Chris's Rants

Friday, April 23, 2004

Where's the Feed?

As usual, Mark is taking cuts at Web services. This time, he dredges up a two year old email to make a point, but then fails to do so. Sorry, Mark... nice try.

He claims:
anytime you need an RSS feed to track new specs, something is, prima facie, horribly, horribly, wrong.
Really? I would have thought that an RSS Feed for a project, no matter how large or small would be a good thing(tm).

Gee, what's this in my News Aggregator? Huh, I have an RSS feed from the W3C that syndicates status changes for W3C specs and other key events. Ohmigod! Does that mean that there's something horribly, horribly wrong at the W3C?

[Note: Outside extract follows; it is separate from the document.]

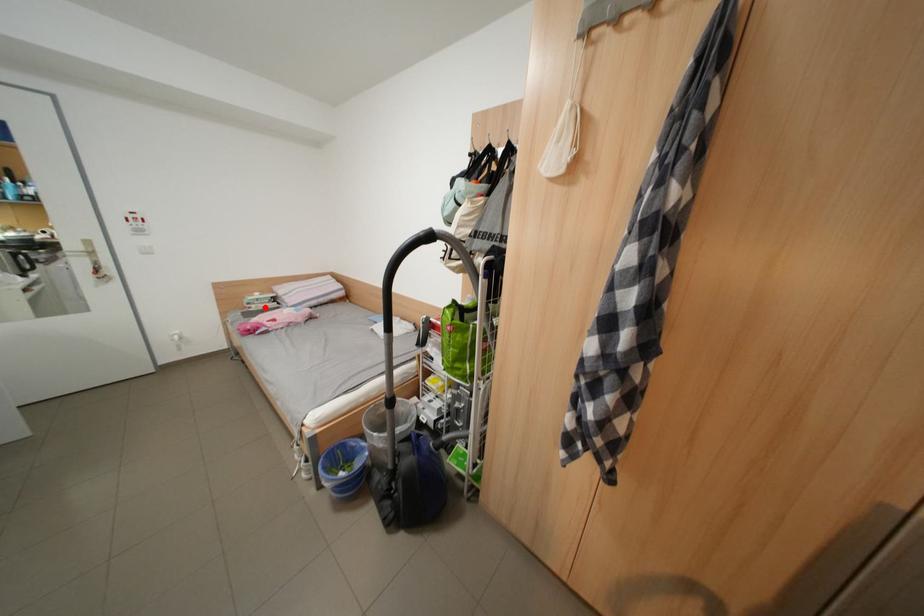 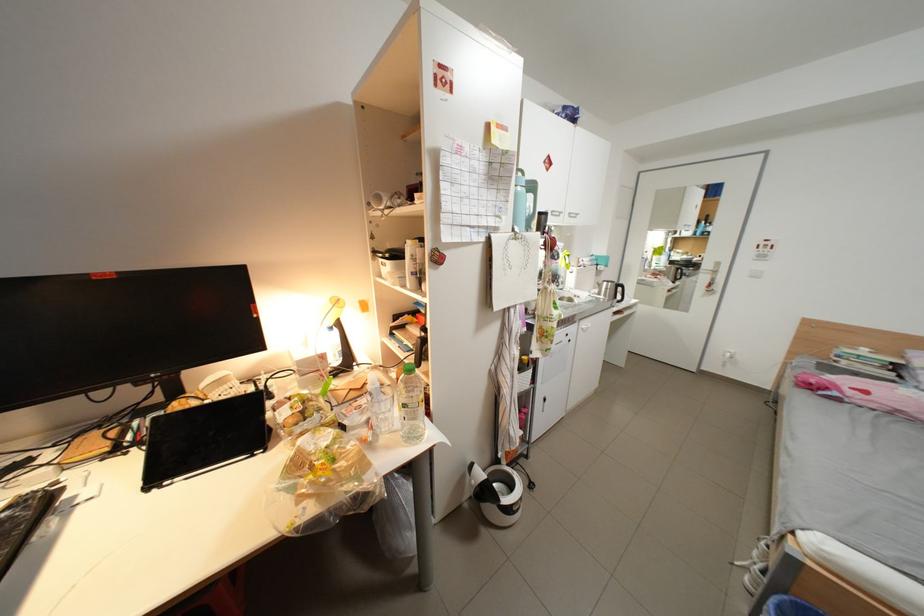 Where in the second image is the point corresponding to the highlighted location from the first image?

(856, 363) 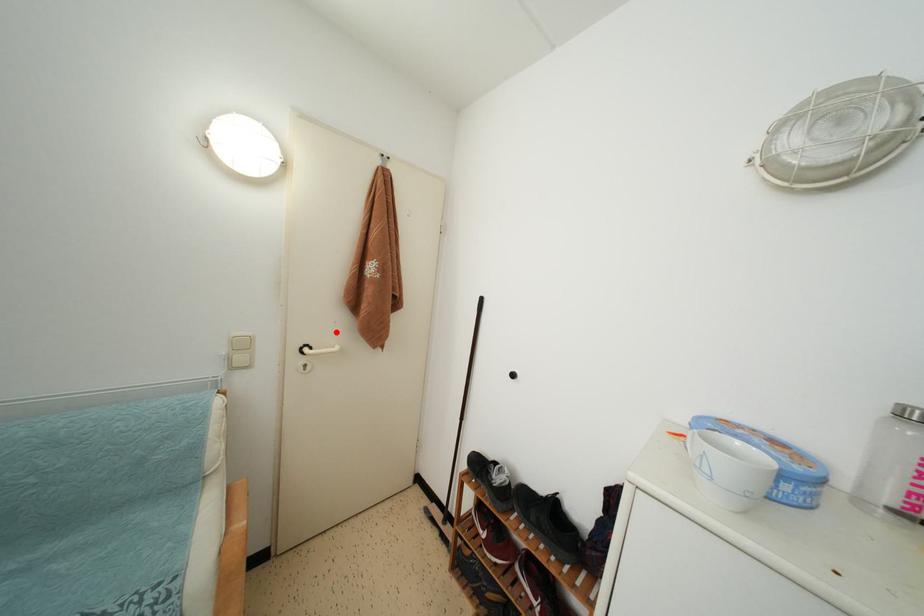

And gee... the list of specs here seems to be much longer than the list here that he claims is hysterical. Or, for that matter, the list here.

(aside: When is the IETF going to pull its collective head out of the 1980s and publish an RSS feed for its activity? For that matter, you'd think that it could at least publish an index with links to the specs!)

But let's dig a bit deeper. RFC2616 has 39 references (give or take a couple) to other IETF RFCs plus a couple more references to ISO and ANSI character set specifications. Hard to tell which are normative or not. Hmmm... And of course, it doesn't stop there. There are about a dozen or more additional specs that you really need beyond RFC2616 to do anything meaningful at all (such as those related to security and clarifications about limitations with proxy caching, etc). Oh, and what about all those pesky media type specifications for the things that are transferred about over RFC2616. If you're a browser developer, you'd probably want a heads up on any changes to those. Maybe an RSS Feed wouldn't be such a bad idea. Or would that mean that there was something horribly, horribly wrong with the Web?

Please don't misunderstand my intent, I like HTTP. Unlike Mark, neither do I think it is the last protocol we'll ever need (it is not), nor do I spend every waking moment trying to tear it down or to poke fun at things that it simply doesn't handle effectively. That would be pointless.